> Problem
Skip the pictures and copy all the data that follows exactly.

> Task input
++++++++

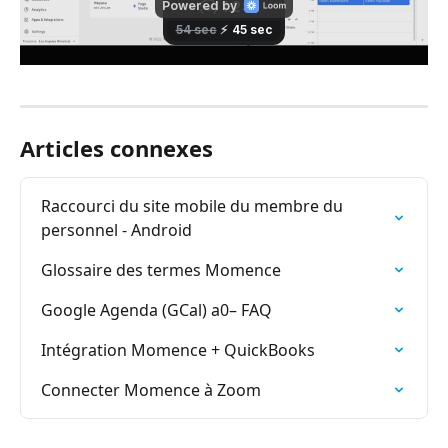
Articles connexes
Raccourci du site mobile du membre du 
personnel - Android
Glossaire des termes Momence
Google Agenda (GCal) a0– FAQ
Intégration Momence + QuickBooks
Connecter Momence à Zoom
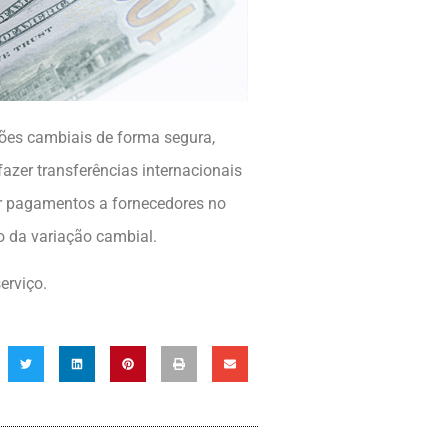
ções cambiais de forma segura,
azer transferências internacionais
r pagamentos a fornecedores no
o da variação cambial.
erviço.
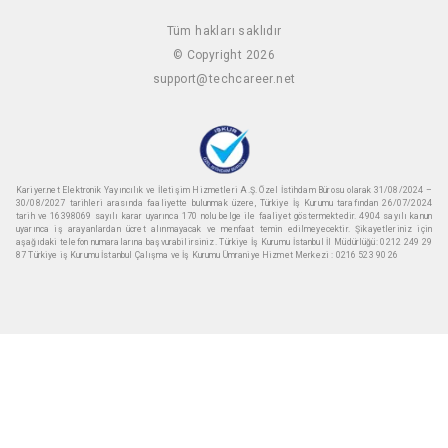
Tüm hakları saklıdır
© Copyright 2026
support@techcareer.net
Kariyer.net Elektronik Yayıncılık ve İletişim Hizmetleri A.Ş. Özel İstihdam Bürosu olarak 31/08/2024 –
30/08/2027 tarihleri arasında faaliyette bulunmak üzere, Türkiye İş Kurumu tarafından 26/07/2024
tarih ve 16398069 sayılı karar uyarınca 170 nolu belge ile faaliyet göstermektedir. 4904 sayılı kanun
uyarınca iş arayanlardan ücret alınmayacak ve menfaat temin edilmeyecektir. Şikayetleriniz için
aşağıdaki telefon numaralarına başvurabilirsiniz. Türkiye İş Kurumu İstanbul İl Müdürlüğü: 0212 249 29
87 Türkiye iş Kurumu İstanbul Çalışma ve İş Kurumu Ümraniye Hizmet Merkezi : 0216 523 90 26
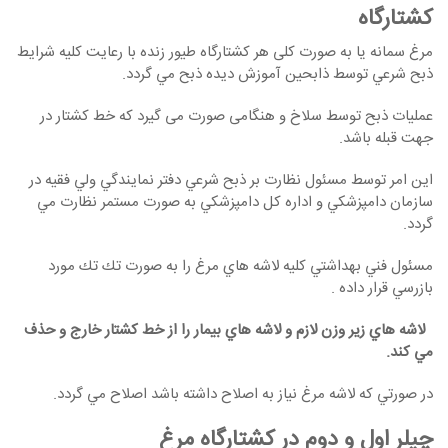
كشتارگاه
مرغ سمانه یا به صورت کلی هر کشتارگاه طيور زنده با رعايت كليه شرايط
ذبح شرعي توسط ذابحين آموزش ديده ذبح مي گردد.
عملیات ذبح توسط سلاخ و هنگامی صورت می گیرد که خط کشتار در
جهت قبله باشد.
اين امر توسط مسئول نظارت بر ذبح شرعي دفتر نمايندگي ولي فقيه در
سازمان دامپزشكي و اداره كل دامپزشكي به صورت مستمر نظارت مي
گردد.
مسئول فني بهداشتي كليه لاشه هاي مرغ را به صورت تك تك مورد
بازرسي قرار داده .
لاشه هاي زير وزن لازم و لاشه هاي بيمار را از خط كشتار خارج و حذف
مي كند.
در صورتي كه لاشه مرغ نياز به اصلاح داشته باشد اصلاح مي گردد.
چیلر اول و دوم در کشتارگاه مرغ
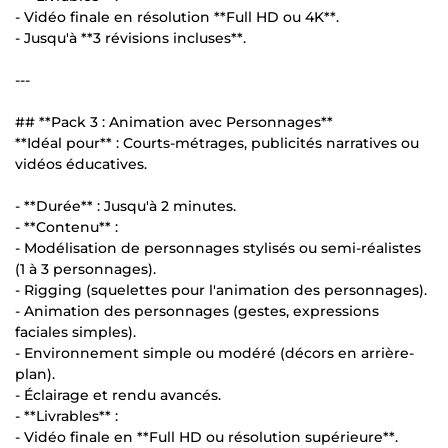
- Vidéo finale en résolution **Full HD ou 4K**.
- Jusqu'à **3 révisions incluses**.
---
## **Pack 3 : Animation avec Personnages**
**Idéal pour** : Courts-métrages, publicités narratives ou
vidéos éducatives.
- **Durée** : Jusqu'à 2 minutes.
- **Contenu** :
- Modélisation de personnages stylisés ou semi-réalistes
(1 à 3 personnages).
- Rigging (squelettes pour l'animation des personnages).
- Animation des personnages (gestes, expressions
faciales simples).
- Environnement simple ou modéré (décors en arrière-
plan).
- Éclairage et rendu avancés.
- **Livrables** :
- Vidéo finale en **Full HD ou résolution supérieure**.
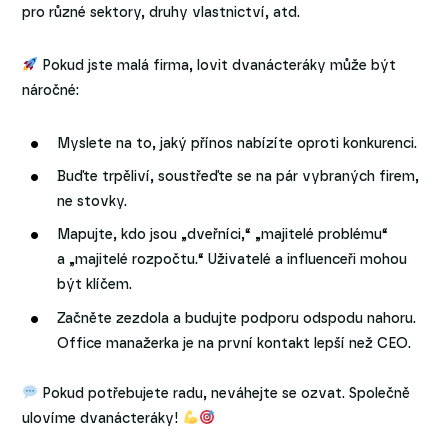
pro různé sektory, druhy vlastnictví, atd.
Pokud jste malá firma, lovit dvanácteráky může být
náročné:
Myslete na to, jaký přínos nabízíte oproti konkurenci.
Buďte trpěliví, soustřeďte se na pár vybraných firem,
ne stovky.
Mapujte, kdo jsou „dveřníci,“ „majitelé problému“
a „majitelé rozpočtu.“ Uživatelé a influenceři mohou
být klíčem.
Začněte zezdola a budujte podporu odspodu nahoru.
Office manažerka je na první kontakt lepší než CEO.
Pokud potřebujete radu, neváhejte se ozvat. Společně
ulovíme dvanácteráky!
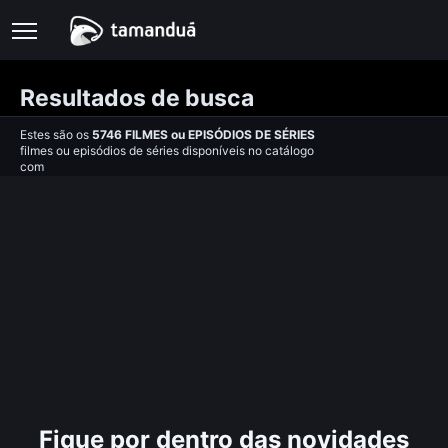
Resultados de busca
Estes são os
5746
FILMES
ou
EPISÓDIOS DE SÉRIES
filmes ou episódios de séries disponíveis no catálogo
com
Fique por dentro das novidades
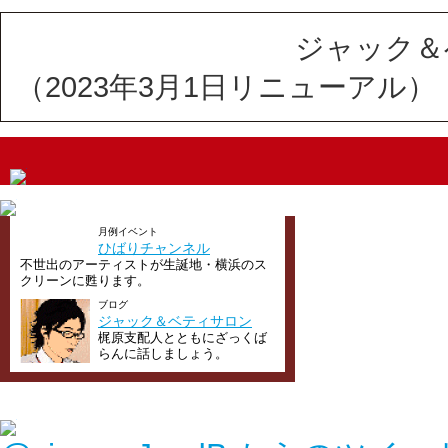
ジャック＆
（2023年3月1日リニューアル）
月例イベント
ひばりチャンネル
不世出のアーティストが生誕地・横浜のス
クリーンに甦ります。
ブログ
ジャック＆ベティサロン
梶原支配人とともにざっくば
らんに話しましょう。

++++++++

> Result
Articles connexes
Raccourci du site mobile du membre du 
personnel - Android
Glossaire des termes Momence
Google Agenda (GCal) a0– FAQ
Intégration Momence + QuickBooks
Connecter Momence à Zoom
ções cambiais de forma segura,
azer transferências internacionais
r pagamentos a fornecedores no
o da variação cambial.
erviço.
Tüm hakları saklıdır
© Copyright 2026
support@techcareer.net
Kariyer.net Elektronik Yayıncılık ve İletişim Hizmetleri A.Ş. Özel İstihdam Bürosu olarak 31/08/2024 –
30/08/2027 tarihleri arasında faaliyette bulunmak üzere, Türkiye İş Kurumu tarafından 26/07/2024
tarih ve 16398069 sayılı karar uyarınca 170 nolu belge ile faaliyet göstermektedir. 4904 sayılı kanun
uyarınca iş arayanlardan ücret alınmayacak ve menfaat temin edilmeyecektir. Şikayetleriniz için
aşağıdaki telefon numaralarına başvurabilirsiniz. Türkiye İş Kurumu İstanbul İl Müdürlüğü: 0212 249 29
87 Türkiye iş Kurumu İstanbul Çalışma ve İş Kurumu Ümraniye Hizmet Merkezi : 0216 523 90 26
كشتارگاه
مرغ سمانه یا به صورت کلی هر کشتارگاه طيور زنده با رعايت كليه شرايط
ذبح شرعي توسط ذابحين آموزش ديده ذبح مي گردد.
عملیات ذبح توسط سلاخ و هنگامی صورت می گیرد که خط کشتار در
جهت قبله باشد.
اين امر توسط مسئول نظارت بر ذبح شرعي دفتر نمايندگي ولي فقيه در
سازمان دامپزشكي و اداره كل دامپزشكي به صورت مستمر نظارت مي
گردد.
مسئول فني بهداشتي كليه لاشه هاي مرغ را به صورت تك تك مورد
بازرسي قرار داده .
لاشه هاي زير وزن لازم و لاشه هاي بيمار را از خط كشتار خارج و حذف
مي كند.
در صورتي كه لاشه مرغ نياز به اصلاح داشته باشد اصلاح مي گردد.
چیلر اول و دوم در کشتارگاه مرغ
- Vidéo finale en résolution **Full HD ou 4K**.
- Jusqu'à **3 révisions incluses**.
---
## **Pack 3 : Animation avec Personnages**
**Idéal pour** : Courts-métrages, publicités narratives ou
vidéos éducatives.
- **Durée** : Jusqu'à 2 minutes.
- **Contenu** :
- Modélisation de personnages stylisés ou semi-réalistes
(1 à 3 personnages).
- Rigging (squelettes pour l'animation des personnages).
- Animation des personnages (gestes, expressions
faciales simples).
- Environnement simple ou modéré (décors en arrière-
plan).
- Éclairage et rendu avancés.
- **Livrables** :
- Vidéo finale en **Full HD ou résolution supérieure**.
pro různé sektory, druhy vlastnictví, atd.
Pokud jste malá firma, lovit dvanácteráky může být
náročné:
Myslete na to, jaký přínos nabízíte oproti konkurenci.
Buďte trpěliví, soustřeďte se na pár vybraných firem,
ne stovky.
Mapujte, kdo jsou „dveřníci,“ „majitelé problému“
a „majitelé rozpočtu.“ Uživatelé a influenceři mohou
být klíčem.
Začněte zezdola a budujte podporu odspodu nahoru.
Office manažerka je na první kontakt lepší než CEO.
Pokud potřebujete radu, neváhejte se ozvat. Společně
ulovíme dvanácteráky!
Resultados de busca
Estes são os
5746
FILMES
ou
EPISÓDIOS DE SÉRIES
filmes ou episódios de séries disponíveis no catálogo
com
Fique por dentro das novidades
ジャック＆
（2023年3月1日リニューアル）
月例イベント
ひばりチャンネル
不世出のアーティストが生誕地・横浜のス
クリーンに甦ります。
ブログ
ジャック＆ベティサロン
梶原支配人とともにざっくば
らんに話しましょう。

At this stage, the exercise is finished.